The development of artificial intelligence could help further. In machine learning applied to transportation what we generally see is a change of paradigm in the sense that we are not relying on a model based on a theory. However, we still let an algorithm find a model that helps us reproduce the observation of a certain phenomenon. But what if we try to apply such a principle to create agent’s intelligence? If the intelligence of the agents becomes an additional layer between input and output in a machine learning process, we would create a real hybrid between machine learning and agent-based modeling. The algorithm should not find the laws governing the relationship between input and output but create models at the individual level that would reproduce such output. Such models would be behavioral in a way, but not based on the kind of theory they are currently based on, or any specific theory for that matter. Throwing at them different training sets, sensor observations under certain circumstances and the systemic outcome, their intelligence would be trained and would become more and more general.
Agent-based models are currently largely based on econometric models. If one wants to address a specific problem that the original model does not account for, the model needs to be amended. Possibly calibrated again. Typically, this produces long calibration processes that in turn produce different populations with different characteristics that are suitable for some specific problems. Training the population in a way that directly modifies the intelligence of the agents, should more naturally account for the learning over time that individuals exposed to different situations typically perform.
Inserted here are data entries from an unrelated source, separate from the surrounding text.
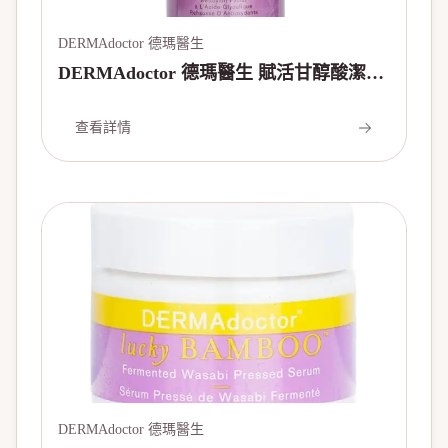
DERMAdoctor 德瑪醫生
DERMAdoctor 德瑪醫生 賦活甘醇酸潔面
乳 Wrinkle Revenge Antioxidant
Enhanced Glycolic Acid Facial Cleanser
查看詳情
180ml/6oz
DERMAdoctor 德瑪醫生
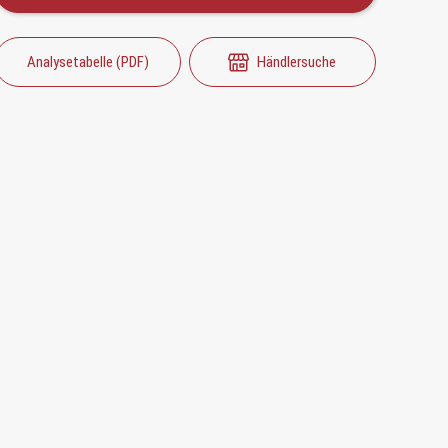
Analysetabelle (PDF)
Händlersuche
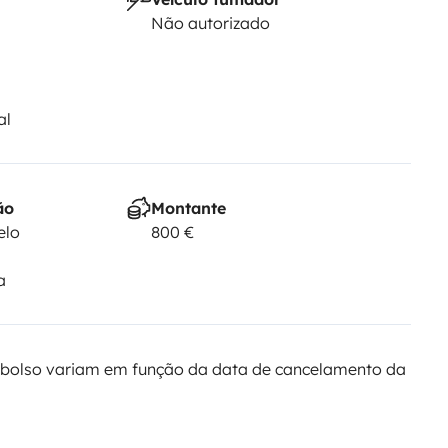
Não autorizado
al
ão
Montante
elo
800 €
a
bolso variam em função da data de cancelamento da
So a population could be continuously updated and calibrated as the data comes in and this will allow solving more general sets of problems, and also to further reduce the need to have specific prior behavioral information (i.e. the behavior of the individuals in certain specific situations vs. more general behavioral norms). An interesting consequence is also that we would have a lesser need to know exactly what each individual has done in order to increase the realism of the behavioral model. For sure, we will still need to make sure that choices are consistent with certain constraints and patterns, but this could be done like we were discussing earlier regarding traffic flow.
For all this to come into fruition, it is easy to imagine that computer power will play a crucial role. The end of Moore’s law is not encouraging, the further development of cloud computing will help, and quantum computers are still a big unknown. In this context we might need to go back to the kind of coding parsimony that was common money until commercial strategies, more than actual needs, bloated computer programs and made continuous hardware upgrade a necessity.
But if all the pieces of this vision will fall the right way, a deep integration of machine learning techniques into agent-based modeling will be possible and at the same time agent-based simulations will come much closer to be perfect digital twins. GeoTwin is working to be at the forefront of its realisation.